Monday, July 31, 2006
new york state of mind.
I'm just taking a Greyhound on the Hudson River line.
Cause I'm in a, I'm in a New York state of mind
New York State Of Mind - Billy Joel
i think if you truly want to be alone, then new york is the place. today i sat on the front steps of the cooper engineering building, and looked out across astor place. watched people walk by, buses, cabs, and cars drive by. people were talking and i had just finished reading kartography. i was so comfortably thinking of two things at once. and i was able to keep track of it all. there was no quiet, it's impossible to find silence here.

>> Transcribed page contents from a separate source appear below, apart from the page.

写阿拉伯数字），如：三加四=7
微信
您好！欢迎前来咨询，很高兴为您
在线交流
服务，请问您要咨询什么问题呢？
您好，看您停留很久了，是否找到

forget the bright city lights, the yellow cabs, the resturants and roadside cafes. this city never sleeps, because it's sad. alone and sad, looking for hope. you can walk hand in hand and still not feel any warmth, you're too busy being rushed, by the people behind you, infront of you and around you. too many signals to keep track of. i see people talk, they wear their nice clothes, but i know they're tired. they have to be, as much as i love this place i know i'm so sick of it.
it was today i thought of so many things, that i would like to say sometime. or perhaps wish i could forget soon, and look back on them and say that they never meant a thing, for the future will have erased any possibility of them. when does the future end? oh wait, it doesn't.
log bikhar jaatey hain, koi nahee'n samaitnay nahee'n aata. aur hum soochtay reh jaatay hain bohat si baatein. wohi baatein le kar hum apni eik choti si duniya bana laitay hain. and phir kehtay hain kabhi soocha tha kai yeh bhi din aaeyga, kai puri duniya haathon main hogi. magar humaray iss duniya main koyi reh nahee'n pata, yeh choti si duniya akayli hai aur humaray haathon main hi pyari lagti hai. aur jab woh duniya khatam ho jaati hai, toh phir tum apnay kadam le kar kahee'n aur chalay jaatay ho.
i sit on these steps and slowly my effortless smile goes away and things get quiet. i get up and take the elevator to the third floor to get to class, where i don't pay attention and think about things that are foolish.
i live in new york, things are done and thought of differently here. or maybe i do it all so differently. i can see the empty spaces being created. i am watching every inch of it's formation and there is nothing i can do to stop it.
i'm so good at writing senseless crap.
4 Comments:
TIDDY I WAS EATING A MARBLE LOAF AND DRINKING A TANGERINE FRAPPUCINO FROM STARBUCKS AT THE TIME. dunkin donuts is too fatening :P and and and my granny is still jet lagged. and my choti si duniya is cool okay. cool and gay.
tukray.
i think that's the perfect word for my insides right now.
pata nahi tumhe new york kyun nahi pasand.
mano: bohat pasand hai mujhay, paranoia is just my bestfriend.
tiddy: yes i have gas. khush? HAHAHHAHAHA
Loved your NY analysis. Bohat dil ko laga. And I too finished Kartography round about the same time, liked it!